-- Data supplied follows --
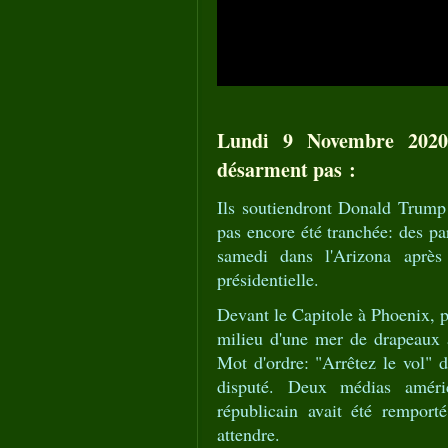
Lundi 9 Novembre 2020
désarment pas :
Ils soutiendront Donald Trump "
pas encore été tranchée: des pa
samedi dans l'Arizona aprè
présidentielle.
Devant le Capitole à Phoenix, p
milieu d'une mer de drapeaux 
Mot d'ordre: "Arrêtez le vol" d
disputé. Deux médias améric
républicain avait été remport
attendre.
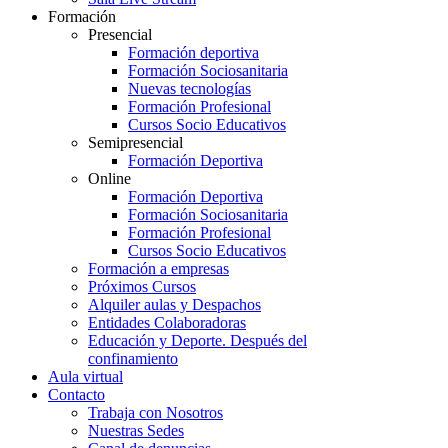
Formación
Presencial
Formación deportiva
Formación Sociosanitaria
Nuevas tecnologías
Formación Profesional
Cursos Socio Educativos
Semipresencial
Formación Deportiva
Online
Formación Deportiva
Formación Sociosanitaria
Formación Profesional
Cursos Socio Educativos
Formación a empresas
Próximos Cursos
Alquiler aulas y Despachos
Entidades Colaboradoras
Educación y Deporte. Después del
confinamiento
Aula virtual
Contacto
Trabaja con Nosotros
Nuestras Sedes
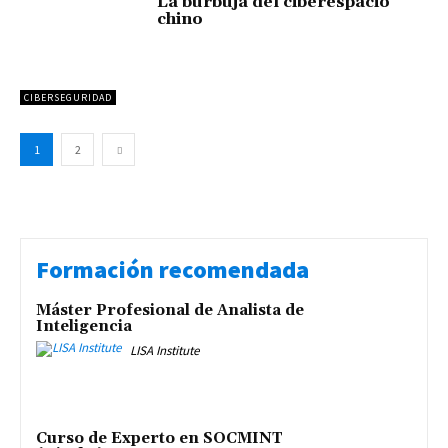
La burbuja del ciberespacio
chino
CIBERSEGURIDAD
1
2
Formación recomendada
Máster Profesional de Analista de
Inteligencia
LISA Institute
Curso de Experto en SOCMINT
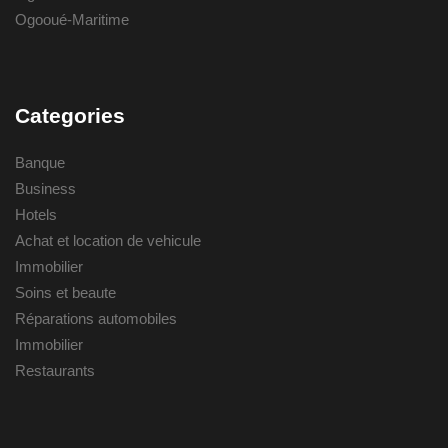
Ogooué-Maritime
Categories
Banque
Business
Hotels
Achat et location de vehicule
Immobilier
Soins et beaute
Réparations automobiles
Immobilier
Restaurants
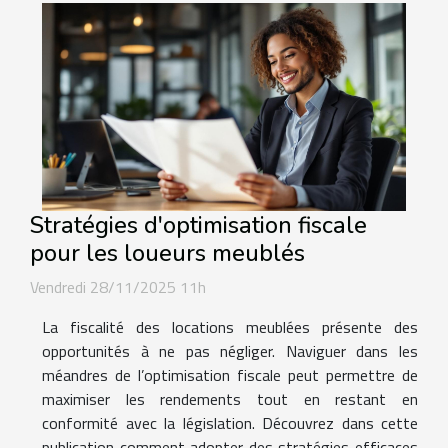
Stratégies d'optimisation fiscale
pour les loueurs meublés
Vendredi 28/11/2025 11h
La fiscalité des locations meublées présente des
opportunités à ne pas négliger. Naviguer dans les
méandres de l’optimisation fiscale peut permettre de
maximiser les rendements tout en restant en
conformité avec la législation. Découvrez dans cette
publication comment adopter des stratégies efficaces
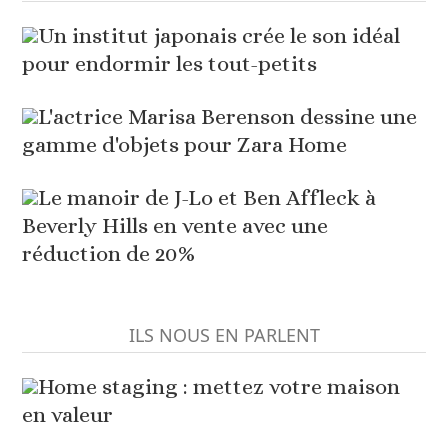
Un institut japonais crée le son idéal
pour endormir les tout-petits
L'actrice Marisa Berenson dessine une
gamme d'objets pour Zara Home
Le manoir de J-Lo et Ben Affleck à
Beverly Hills en vente avec une
réduction de 20%
ILS NOUS EN PARLENT
Home staging : mettez votre maison
en valeur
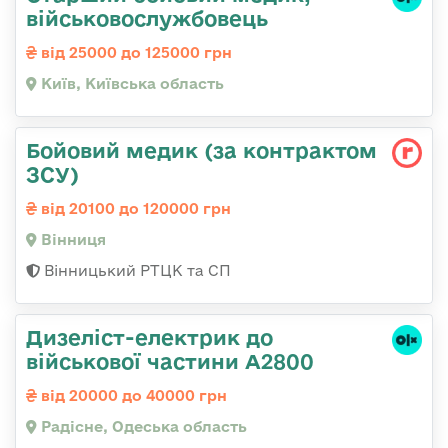
військовослужбовець
від 25000 до 125000 грн
Київ, Київська область
Бойовий медик (за контрактом
ЗСУ)
від 20100 до 120000 грн
Вінниця
Вінницький РТЦК та СП
Дизеліст-електрик до
військової частини А2800
від 20000 до 40000 грн
Радісне, Одеська область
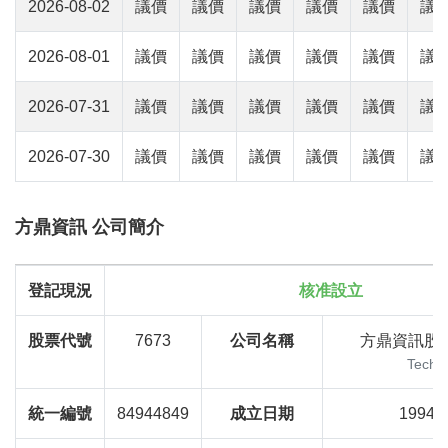
2026-08-02
議價
議價
議價
議價
議價
議
2026-08-01
議價
議價
議價
議價
議價
議
2026-07-31
議價
議價
議價
議價
議價
議
2026-07-30
議價
議價
議價
議價
議價
議
方鼎資訊 公司簡介
登記現況
核准設立
股票代號
7673
公司名稱
方鼎資訊股
Techg
統一編號
84944849
成立日期
1994-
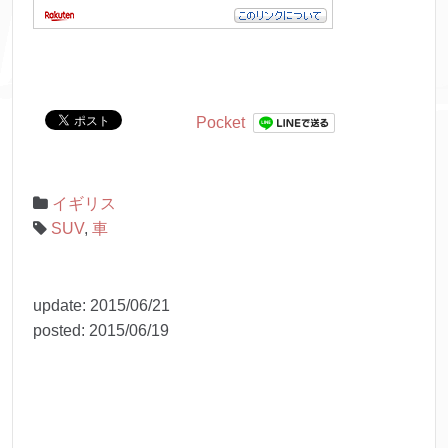
Pocket
イギリス
SUV
,
車
update:
2015/06/21
posted:
2015/06/19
-- Data supplied concluded --
Task objective >> Starting with the line that has "Nuestras Sedes" and going on through the line that has "Le manoir de J-Lo et Ben Affleck à", transcribe the records above exactly, but skip the pictures.

Response below >>
Nuestras Sedes
La burbuja del ciberespacio
chino
CIBERSEGURIDAD
1
2
Formación recomendada
Máster Profesional de Analista de
Inteligencia
LISA Institute
Curso de Experto en SOCMINT
Ogooué-Maritime
Categories
Banque
Business
Hotels
Achat et location de vehicule
Immobilier
Soins et beaute
Réparations automobiles
Immobilier
Restaurants
Stratégies d'optimisation fiscale
pour les loueurs meublés
Vendredi 28/11/2025 11h
La fiscalité des locations meublées présente des
opportunités à ne pas négliger. Naviguer dans les
méandres de l’optimisation fiscale peut permettre de
maximiser les rendements tout en restant en
conformité avec la législation. Découvrez dans cette
publication comment adopter des stratégies efficaces
Un institut japonais crée le son idéal
pour endormir les tout-petits
L'actrice Marisa Berenson dessine une
gamme d'objets pour Zara Home
Le manoir de J-Lo et Ben Affleck à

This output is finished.